A glance at the most recent balance sheet for Starbucks (NASDAQ:SBUX) reveals a company with virtually no debt offsetting its $5 billion in assets and $21 billion market valuation. That, however, is now old news. Thursday the company disclosed a large debt offering in an SEC 8K Filing:
On August 20, 2007, Starbucks Corporation entered into an underwriting agreement with Goldman, Sachs & Co., Banc of America Securities LLC and Citigroup Global Markets Inc., acting on behalf of themselves and the other underwriters named therein (the “Underwriters”), for the public offering of $550,000,000 aggregate principal amount of its 6.25% Senior Notes due August 15, 2017.
So, does this dent on its otherwise pristine balance sheet mark the beginning of the end for Starbucks? I don’t think so. First of all, raising financing at 6.25% in the middle of a credit crunch is, if anything, a confirmation of the company’s strong financial position. Secondly, the company generated more than twice that amount in cash flow from operating activities last year, suggesting the company will have no problem paying it off should they choose, let alone meeting their interest obligation.
It is that interest obligation, in fact, that I think is the best part of the deal. On an after tax basis, it comes out to just 4.6% or so. That is pretty cheap financing for whatever the company chooses to do with it.
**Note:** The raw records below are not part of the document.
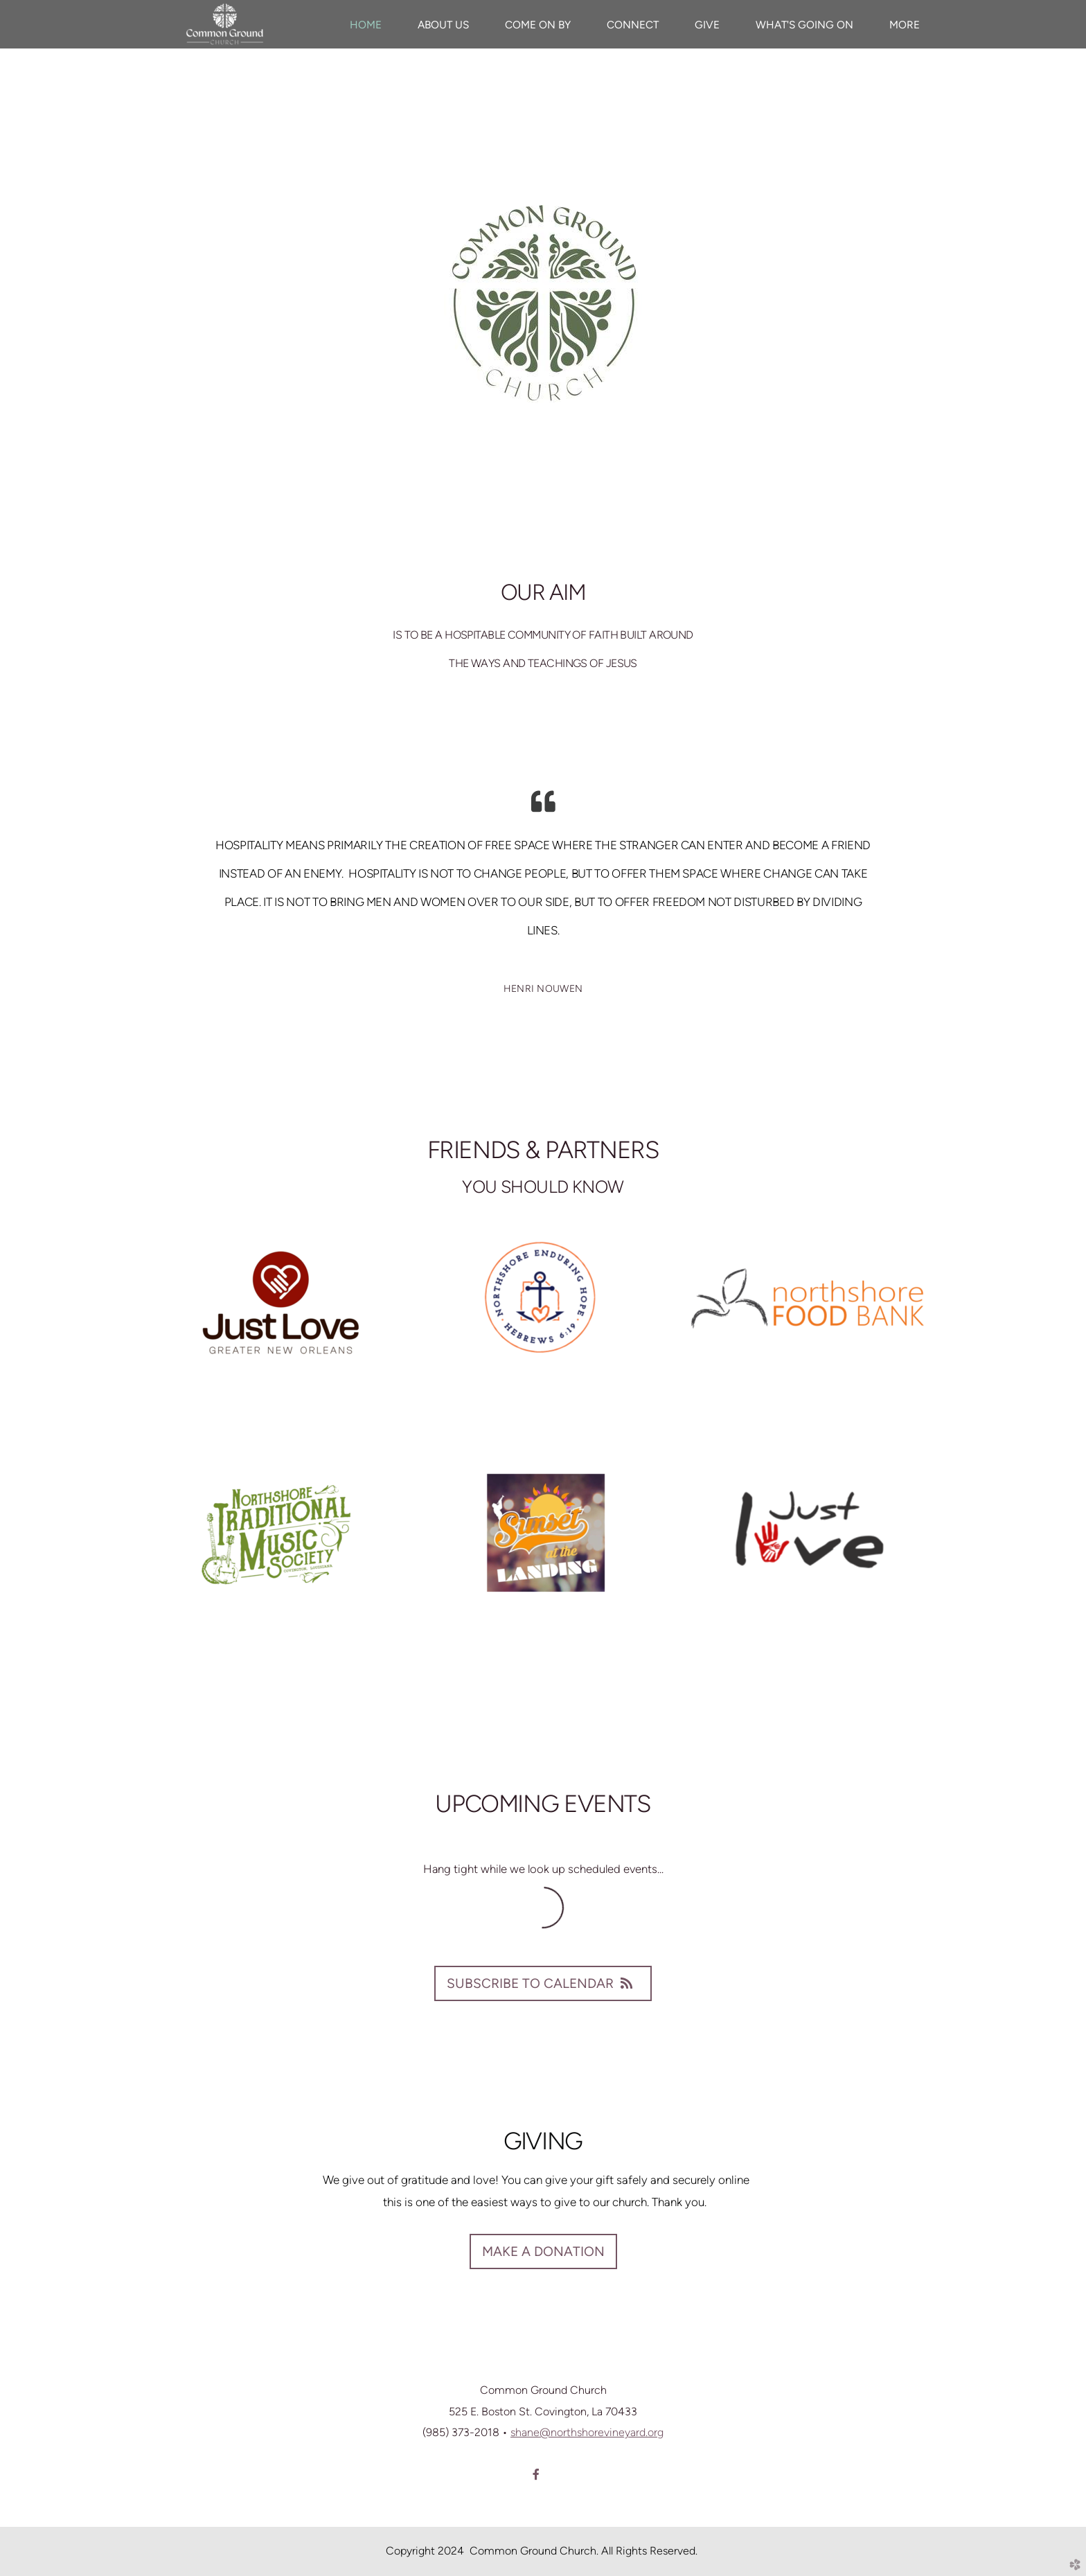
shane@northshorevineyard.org (587, 2432)
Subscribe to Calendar (543, 1983)
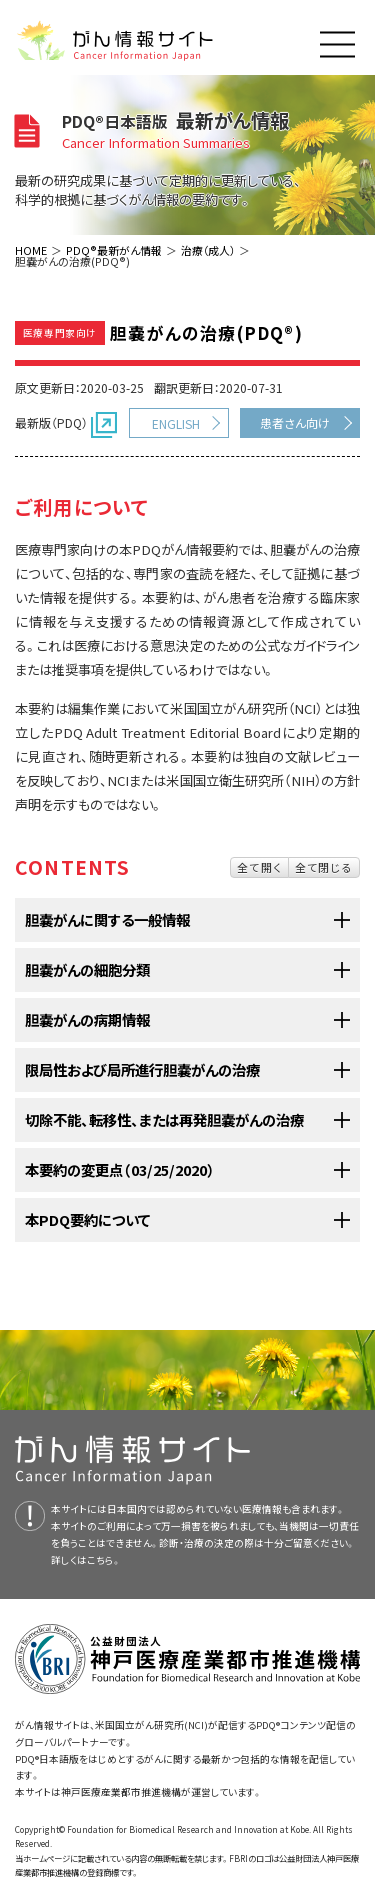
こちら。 (104, 1560)
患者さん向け (295, 422)
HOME (31, 250)
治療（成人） (208, 250)
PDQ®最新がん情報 (114, 250)
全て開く (259, 867)
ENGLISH (176, 423)
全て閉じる (324, 867)
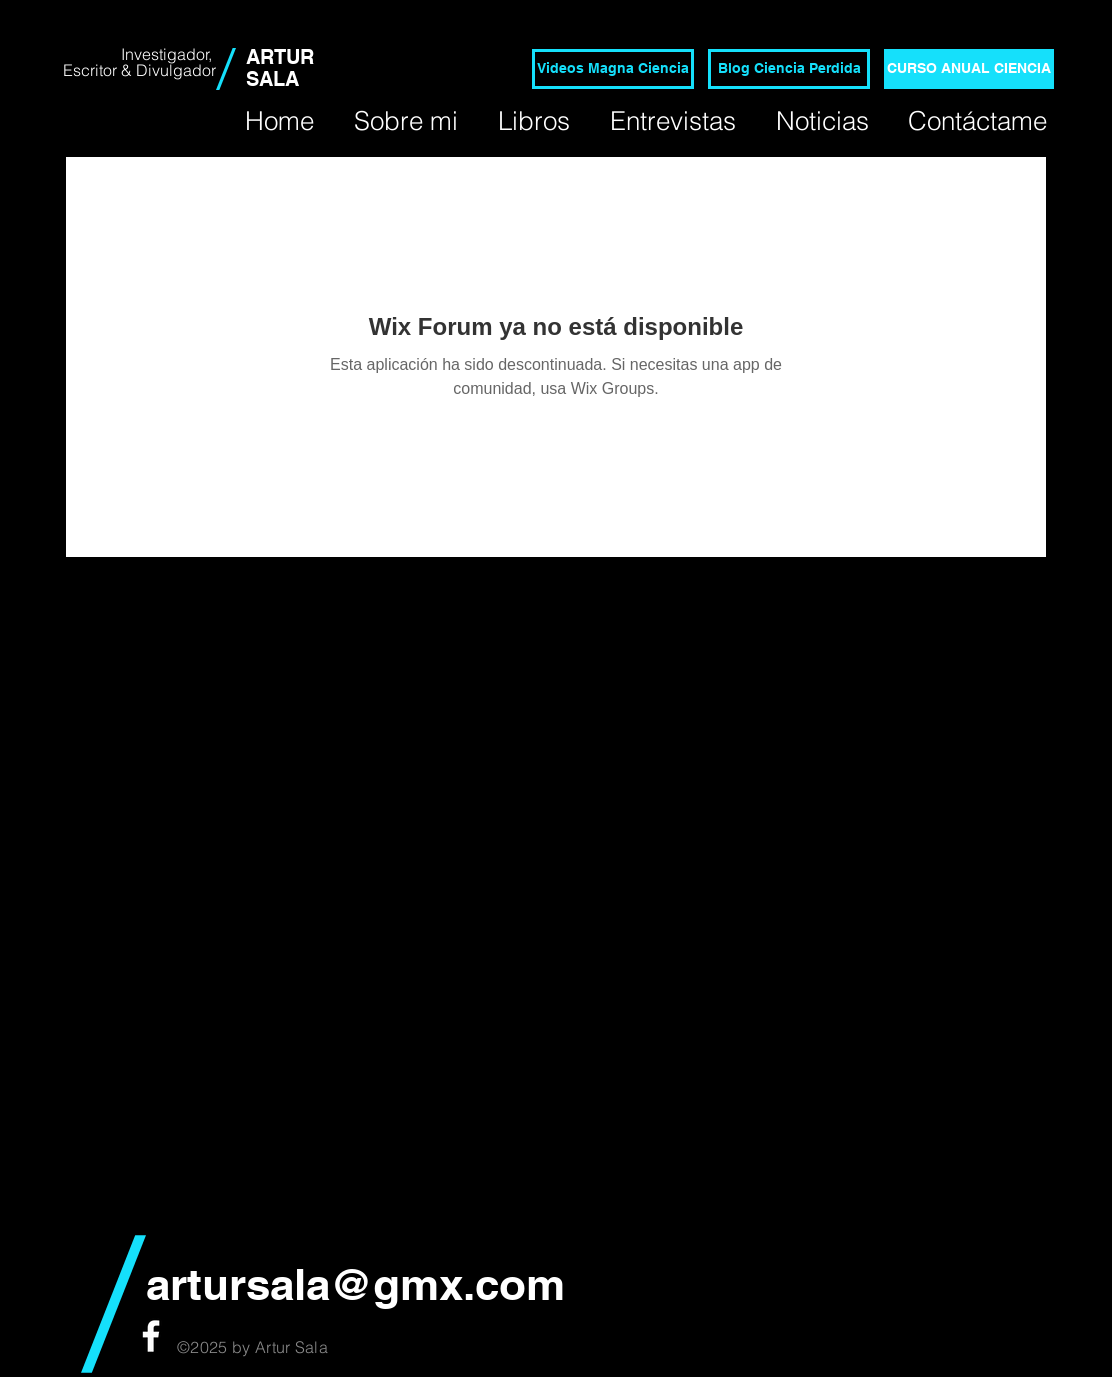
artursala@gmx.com (355, 1284)
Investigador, (168, 54)
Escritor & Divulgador (139, 70)
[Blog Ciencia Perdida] (789, 69)
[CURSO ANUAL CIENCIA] (969, 69)
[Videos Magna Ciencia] (613, 69)
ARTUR (280, 57)
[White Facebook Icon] (151, 1336)
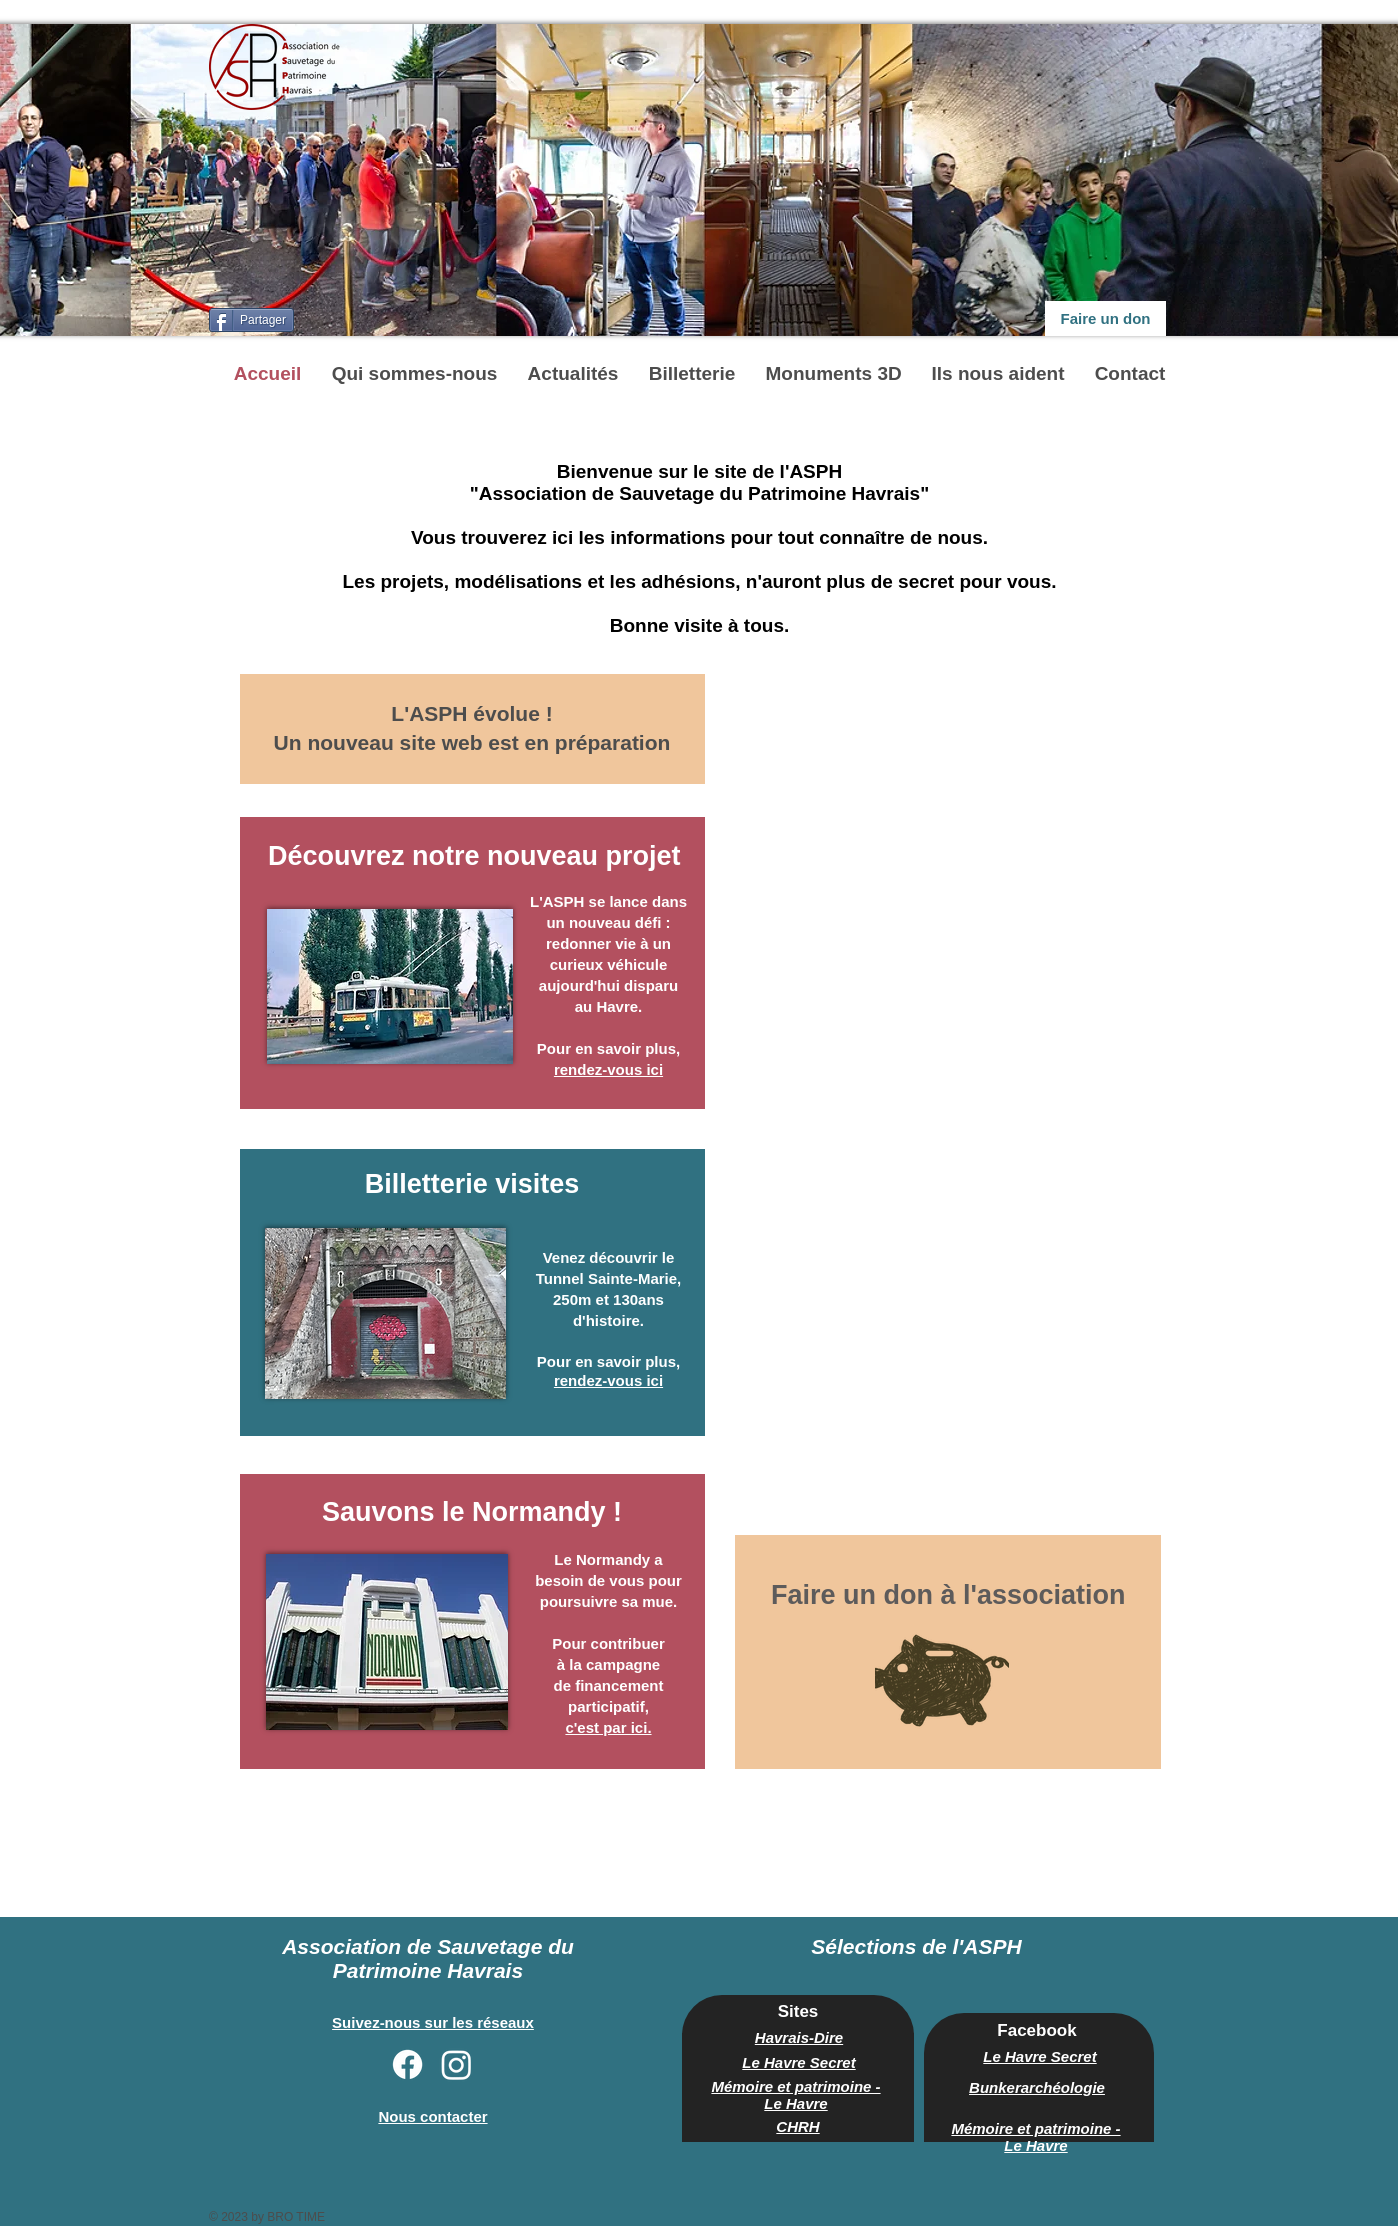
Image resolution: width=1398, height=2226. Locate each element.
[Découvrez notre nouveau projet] (474, 857)
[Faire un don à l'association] (948, 1595)
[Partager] (251, 320)
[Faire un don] (1105, 318)
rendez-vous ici (608, 1380)
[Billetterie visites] (472, 1185)
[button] (415, 373)
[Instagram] (456, 2064)
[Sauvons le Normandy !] (472, 1513)
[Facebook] (407, 2064)
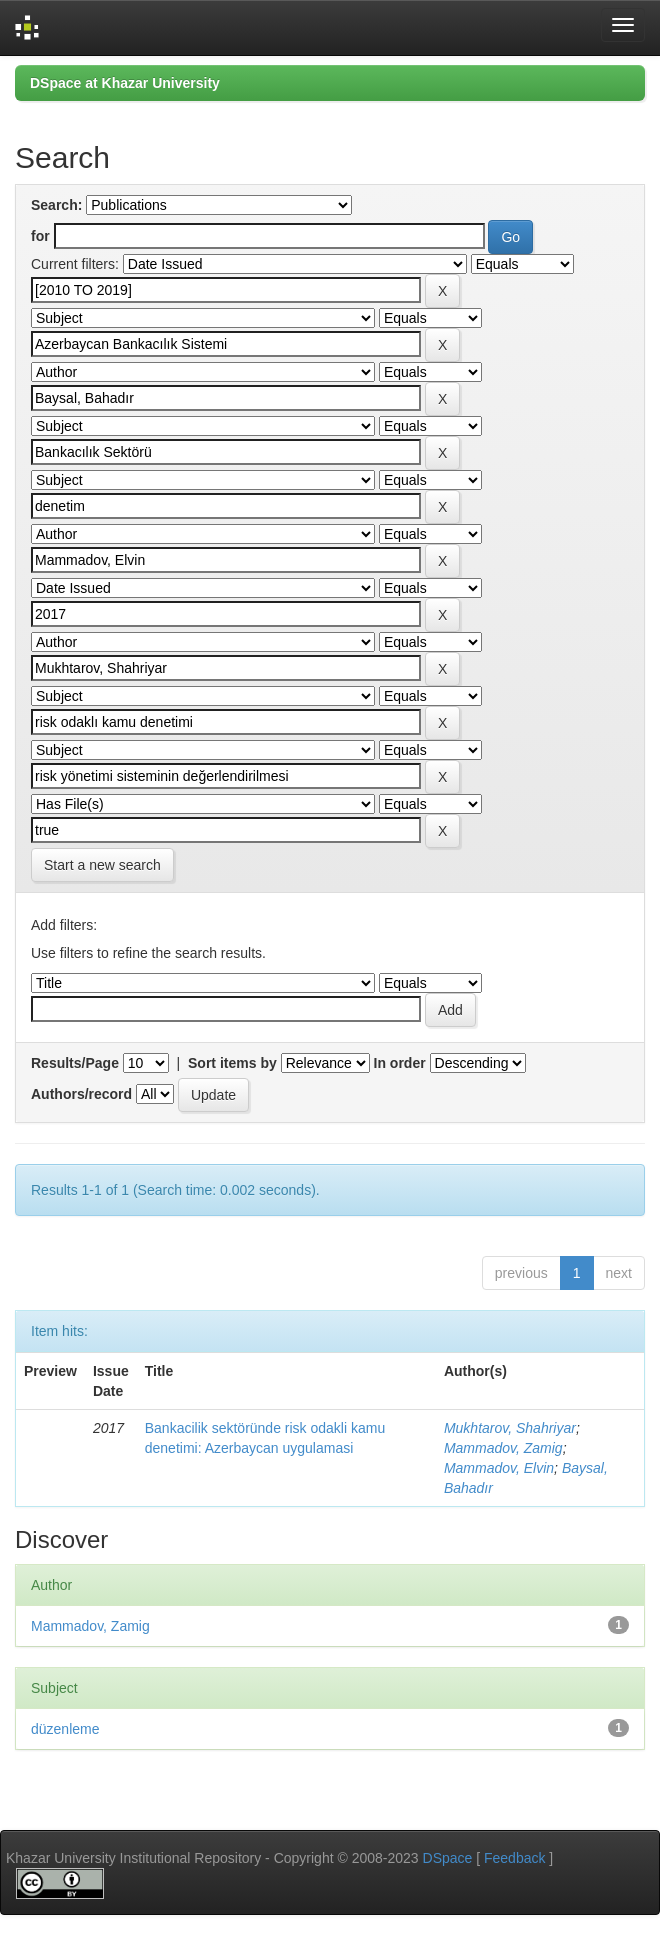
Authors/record (81, 1094)
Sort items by (232, 1063)
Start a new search (102, 865)
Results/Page (75, 1063)
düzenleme (65, 1729)
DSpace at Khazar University (125, 83)
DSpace (448, 1858)
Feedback (514, 1858)
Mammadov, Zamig (503, 1448)
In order (400, 1063)
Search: (56, 205)
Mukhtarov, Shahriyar (510, 1428)
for (40, 236)
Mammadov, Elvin (499, 1468)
Up until now, they have been able to open thousands of stores annually using only internally generated cash flow. Adding debt could allow them to grow twice as fast, should they choose.
Alternatively, the company could use the debt to “restructure” their balance sheet by buying back stock. At the current stock price, the $550 million proceeds could take in approximately 2.7% of the total shares outstanding. On the basis of earnings per share, doing this wouldn’t make much difference by my calculations. Using the full year ended October 2006 it would have reduced earnings by a penny. The effect is probably less on the current earnings and share base.
But the larger impact comes from reducing the total cost of capital to the firm. As I noted when I compared the Starbucks valuation to that of McDonald’s (MCD - Annual Report):
SBUX is more efficient than MCD, which is reflected in a 20.8% ROE for SBUX compared to 17.7% for MCD. And MCD has debt funding which boosts its ROE. As growth slows at SBUX it too could add some debt to its mix to generate better returns for equity holders. But at any rate, the 3 per cent differential in ROE says that SBUX should be more valuable than MCD when it finally tops out.
Looking up the fundamental P/E calculation on p. 192 of Analysis of Equity Investments: Valuation, we can get a good starting point. If we adjust the payout ratio to give us the same implied growth rate and required return for Starbucks as we currently have for MCD, we find that SBUX would deserve a 23.2x P/E multiple rather than the 17.3x that MCD has today. And assuming further that SBUX achieves the same debt/equity mix it could justify a $66.5 billion enterprise value.
If we get there the average annual return would be more like 8.5 per cent, which is a good deal better but still may not justify the price now unless one is willing to bet that SBUX can, indeed, grow to a larger size than McDonalds (or if one assumes the average return on other investments will be less than that).
Since that analysis, McDonald’s enterprise value has risen and that of Starbucks has fallen, which makes the comparison more favorable. But even using that original $66.5 billion estimated future enterprise value is sufficient to merit a 12% annual return before any incremental debt contributions.
In other words, I think Starbucks is doing exactly what I thought they should be doing when I wrote the original post, and the valuation has come down to a point from which I think it can do better than most stocks.
Disclosure: Author is long Starbucks (SBUX) at time of publication.